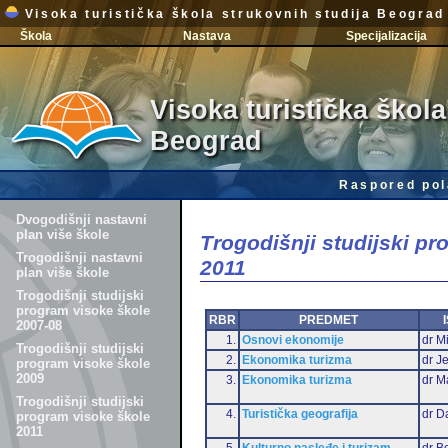
Visoka turistička škola strukovnih studija Beograd
Škola
Nastava
Specijalizacija
Visoka turistička škola
Beograd
Raspored pol
Dvogodišnji nastavni
plan više škole
Trogodišnji studijski p
Trogodišnji nastavni
2011
plan više škole
Trogodišnji studijski
program visoke škole
RBR
PREDMET
2007-08
1.
Osnovi ekonomije
dr Mi
Trogodišnji studijski
2.
Ekonomika turizma
dr J
program visoke škole
2009
3.
Ekonomika turizma
dr M
Trogodišnji studijski
4.
Turistička geografija
dr D
program visoke škole
2011
5.
Kulturno nasleđe i turizam
dr B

+ + + +

I need every line of the data that has the word "Beograd"; please list them.

— Solution to this exercise —
Visoka turistička škola strukovnih studija Beograd
Beograd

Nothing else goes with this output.